Mantıkta geçerlilik, genellikle çıkarımlara ve bilhassa tümdengelimli çıkarımlara ait temel bir özellik olarak ele alınır. Tümdengelimsel mantıkta bir çıkarımın geçerli olması, öncüller doğru olduğunda sonucun yanlış olmasının olanaksız olması durumunu anlatır. Bir çıkarımın geçerliliği, çıkarımın mantıksal biçimine (formuna) bağlıdır. Sonuç önermesi, öncül önermelerinin mantıksal sonucu ise, çıkarımın geçerli olduğunu (Örnek 1), aksi durumda ise çıkarımın geçersiz olduğunu söyleriz (Örnek 2).

Örnek 1

Bütün atlar dört ayaklıdır.

Bazı hayvanlar attır.

O halde bazı hayvanlar dört ayaklıdır.

Örnek 2

Bütün başarılı öğrenciler insandır.

Bütün başarılı öğrenciler omurgalıdır.

O halde, bütün omurgalılar insandır.

Geçerlilik konusunda dikkat edilmesi gereken bir iki nokta sözkonusudur. Bunlardan ilki, çıkarımın geçerliliğinin çıkarımı oluşturan önermelerin doğruluklarından büyük oranda bağımsız oluşudur.
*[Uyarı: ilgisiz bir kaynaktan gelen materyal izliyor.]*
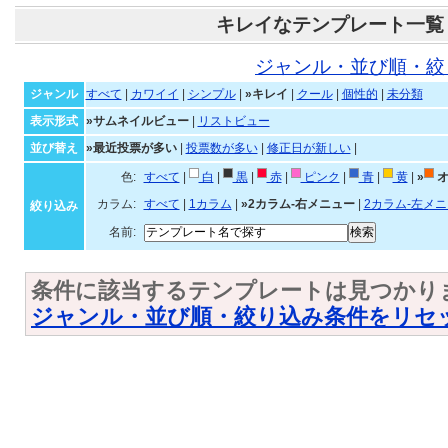
キレイなテンプレート一覧
ジャンル・並び順・絞
ジャンル
すべて
|
カワイイ
|
シンプル
|
»キレイ
|
クール
|
個性的
|
未分類
表示形式
»サムネイルビュー
|
リストビュー
並び替え
»最近投票が多い
|
投票数が多い
|
修正日が新しい
|
色:
すべて
|
白
|
黒
|
赤
|
ピンク
|
青
|
黄
|
»
オ
カラム:
すべて
|
1カラム
|
»2カラム-右メニュー
|
2カラム-左メ
絞り込み
名前:
条件に該当するテンプレートは見つかり
ジャンル・並び順・絞り込み条件をリセ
Aşağıdaki Örnek 3'deki çıkarım, "Bütün insanlar yüzgeçlidir." öncül önermesinin doğruluğundan bağımsız olarak formel bakımdan geçerlidir.

Örnek 3

Bütün insanlar yüzgeçlidir.

Bütün yüzgeçliler canlıdır.

O halde, bütün insanlar canlıdır.

Çünkü geçerlilik, tek tek çıkarımdaki önermelerin değil, daha çok birbirleri ile, yani önermeler-arası ilişkiye dair bir özelliktir. Aksi bir durumu da şöyle düşünebiliriz; çıkarımı oluşturan tüm öncüller ve sonuç önermeleri tek tek ele alındığından her biri doğru olabilir, ancak sonuç önermesi o öncüllerin mantıksal sonucu olmadığından dolayı çıkarım geçersiz sayılacaktır.